As I write this, I just walked by Elizabeth’s vision therapy notebook. The one that has in all her exercises and items for us to use for them.

We just did the exercises yesterday and we are to do them each day. But we had run into a number of things that threw a curve ball into our therapy schedule and pretty much the rest of her schedule lately.

Such as COVID, yeppers, Elizabeth got COVID from one of her jobs and she was kind enough to give it to me as we spend so much time together. So we got to experience round 2 of COVID together. (Our first was in March of 2020) This took us out of the running for over 10 days

Or the happy fact that her sister, Emily came home as a surprise one weekend.

Or the fact that we had a lot obligations with a sick family member.(extended)

In other words…life happened.

And sometimes life allows your plans to take place and other times, it is what makes you change your whole itinerary on the flip of a dime.

So, the best laid plans have to be adjusted. And this is something that teaches us about flexibility.

Flexibility is not something we are all good at and especially our children with special needs, who sometimes need things to go just a certain way. The way they planned for.
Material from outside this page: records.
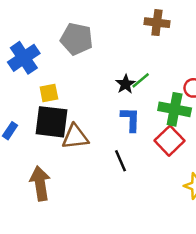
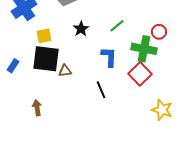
black star: (126, 84) -> (81, 29), moved
brown triangle: (75, 137) -> (65, 71), size x0.6
brown arrow: (40, 183) -> (37, 108), size x0.6

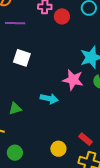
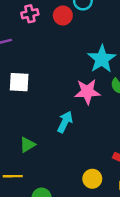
red circle: (62, 16) -> (63, 16), moved
cyan arrow: (49, 99) -> (65, 122), turned -60

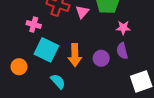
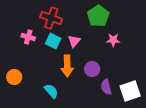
pink triangle: (82, 12) -> (74, 41), moved
cyan square: (46, 50) -> (53, 41), moved, size x0.7
purple semicircle: (122, 51) -> (106, 87), moved

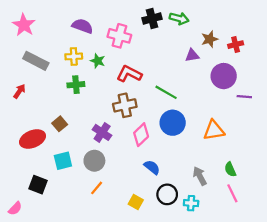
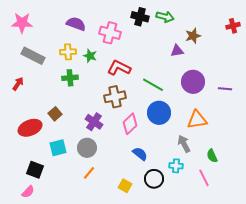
black cross: (152, 18) -> (140, 17), turned 30
pink star: (24, 25) -> (22, 23), turned -30
red cross: (236, 45) -> (233, 26), moved
purple circle: (224, 76) -> (193, 82), moved
gray arrow: (200, 176) -> (184, 144), moved
pink line: (232, 193) -> (204, 178), moved
cyan cross: (191, 203) -> (176, 166), moved
pink semicircle: (15, 209) -> (28, 192), moved

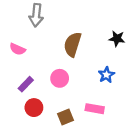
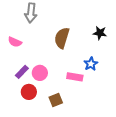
pink circle: (60, 78) -> (40, 73), moved
pink rectangle: (95, 109) -> (75, 77), moved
I know for us on our journey with Elizabeth and her disorders, we found that a schedule was important for her not so much so she could have things go a certain way but to help her plan for what was coming next. Her SPD (Sensory Processing Disorder) and dyspraxia make it hard for her to motor plan for transitions. So the schedule helped her in that way. But the thing we always helped her understand is that although the schedule might say that this or that is coming next, it may not be at a certain time and that it is a loose schedule. More to guide her than to be held to.

The concept was hard for her at first, many years ago. But we would help her by telling her that life has changes, not everything will always go the way it says and that that is okay. We talked a lot about it to her even if she couldn’t talk back, yet.

We planted that seed early in her life to help her as she saw life didn’t always go the way we want it to and that was okay.

On Sundays, we usually fill out her schedule for the week for her. We put down what she is doing, when it is happening and when she is hanging out with friends and when she is working. She refers to the calendar each day to help her (STILL) plan for the day and its events.

But what an exercise in learning more about Flexibility as she watched her schedule slowly being erased by all the reasons I shared above.

We talked it all through, but she would say things like “I can’t wait to get my life back” or ” I want to go back to my work and friends” This was said with a hugely stuffy nose when she had COVID but she knows what she wants to do but knows the whys of why things change or can’t happen.

This is the continued learning about how to be flexible in life.

We all know our children the best so we all know we want them to be able to handle and navigate life the best they can and part of that is being able to be okay when something doesn’t go just as planned. Is it hard work to teach this concept? I feel that it is.

But is it hard work to help them through each time that plans have to change or be adjusted? I feel it is!

Everyone has their own journey with their special needs children I just shared what work we have done on this area. Maybe it will help someone who might need to hear it this week.